Users of Anker’s EufyCam security cameras lit up Reddit and Anker’s message boards early Monday with reports that instead of seeing their own video feeds on the Eufy app, they found videos from complete strangers.
One Redditor in New Zealand said he opened the Eufy app and saw videos from “someone in another country,” complete with their account details, while another EufyCam user in Australia reported finding videos of a family in Honolulu, Hawaii.
Signing out of your Eufy account and then signing back in again seems to resolve the problem, and indeed, many EufyCam users say they’re being prompted to log in again.
In an emailed statement to TechHive, a Eufy rep acknowledged the "software bug" and apologized.
Here is the complete statement:
Due to a software bug during our latest server upgrade at 4:50 AM EST today, a limited number (0.001%) of our users were able to access video feeds from other users’ cameras. Our engineering team recognized this issue at around 5:30 AM EST, and quickly got it fixed by 6:30AM EST.
The issue affected users at a small rate in the United States, New Zealand, Australia, Cuba, Mexico, Brazil, and Argentina. Users in Europe remain unaffected.
Our customer service team will continue contacting those who were affected. Eufy Baby Monitors, eufy Smart Locks, eufy Alarm System devices and eufy PetCare products remain unaffected.
We realize that as a security company we didn’t do good enough. We are sorry we fell short here and are working on new security protocols and measures to make sure that this never happens again.
For any questions, users can contact our support team at firstname.lastname@example.org.
It’s worth noting that the EufyCam security hole doesn’t seem to have affected Eufy users who use their cameras with Apple’s HomeKit Secure Video platform, which analyzes captured videos locally on “home hub” devices such as Apple TVs, iPads, and HomePod speakers.

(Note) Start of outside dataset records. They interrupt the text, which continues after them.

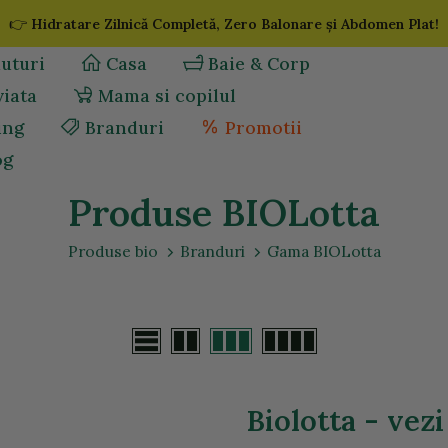
👉
Hidratare Zilnică Completă, Zero Balonare și Abdomen Plat!
uturi
Casa
Baie & Corp
viata
Mama si copilul
ing
Branduri
Promotii
og
Produse BIOLotta
Produse bio
Branduri
Gama BIOLotta
Biolotta - vez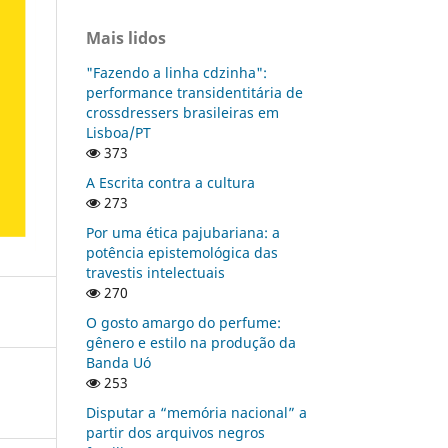
Mais lidos
"Fazendo a linha cdzinha":
performance transidentitária de
crossdressers brasileiras em
Lisboa/PT
373
A Escrita contra a cultura
273
Por uma ética pajubariana: a
potência epistemológica das
travestis intelectuais
270
O gosto amargo do perfume:
gênero e estilo na produção da
Banda Uó
253
Disputar a “memória nacional” a
partir dos arquivos negros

HomeKit Secure Video also lets you store encrypted security videos in iCloud, where they’re only accessible by their owners.
The apparent Eufy security breach highlights the threat posed by security cameras that offer cloud-based video storage: namely, that your videos could be accessible to third parties or vulnerable to privacy glitches.
Apple pitched HomeKit Secure Video as a privacy-minded alternative to cloud-based storage on third-party servers. Many EufyCam devices also offer local, on-device storage in addition to cloud storage.
In any event, we recommend that all EufyCam users immediately sign out of their accounts and sign in again. And hopefully, Eufy will make good on its promise to bolster its security and regain our trust.
Updated shortly after publication to add Eufy's response.